(Task objective)
For each line below that includes the string "voor", show the whole line.

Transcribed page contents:
——
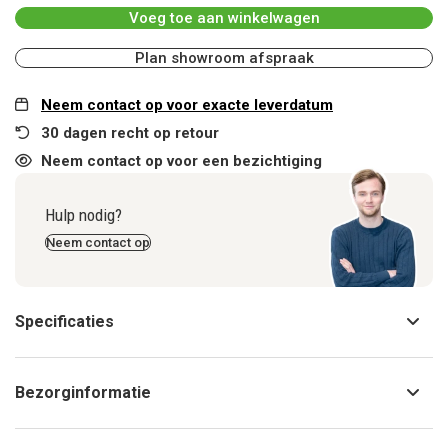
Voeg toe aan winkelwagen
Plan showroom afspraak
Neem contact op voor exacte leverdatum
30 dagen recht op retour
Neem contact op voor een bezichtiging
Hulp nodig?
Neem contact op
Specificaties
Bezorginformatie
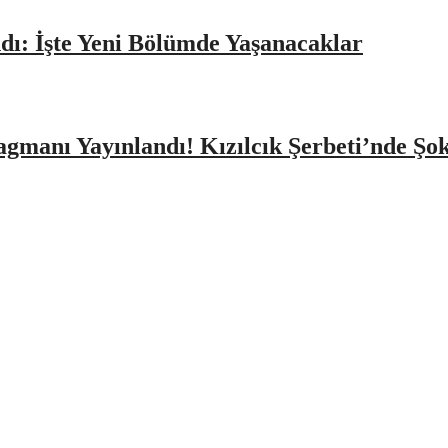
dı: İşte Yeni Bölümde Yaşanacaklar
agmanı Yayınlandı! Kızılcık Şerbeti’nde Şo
——
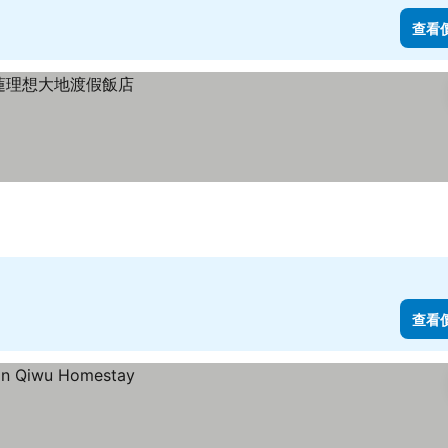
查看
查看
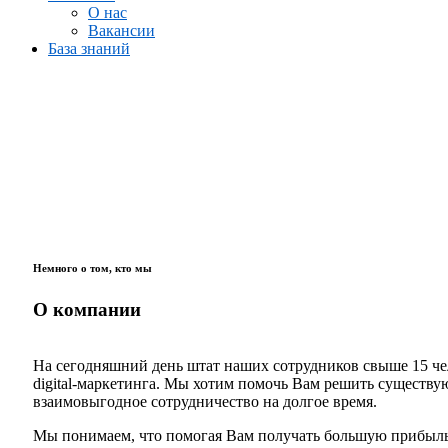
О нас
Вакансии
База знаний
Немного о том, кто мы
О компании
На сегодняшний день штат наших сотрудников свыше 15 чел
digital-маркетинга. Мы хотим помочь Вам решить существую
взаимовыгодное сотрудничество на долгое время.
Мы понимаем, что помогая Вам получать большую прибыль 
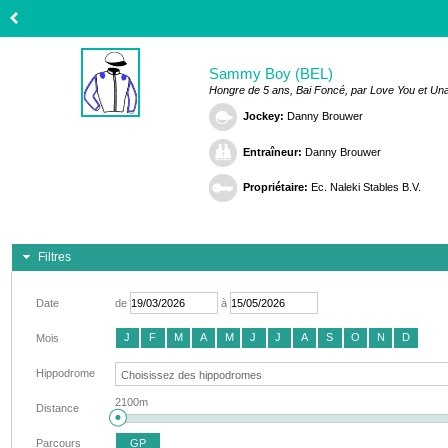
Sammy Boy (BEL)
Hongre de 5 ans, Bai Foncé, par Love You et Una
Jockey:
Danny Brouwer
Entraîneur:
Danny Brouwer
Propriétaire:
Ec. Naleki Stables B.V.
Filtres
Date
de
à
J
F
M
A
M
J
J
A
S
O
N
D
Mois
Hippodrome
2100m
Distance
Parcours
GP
——
(Task result)
Neem contact op voor exacte leverdatum
Neem contact op voor een bezichtiging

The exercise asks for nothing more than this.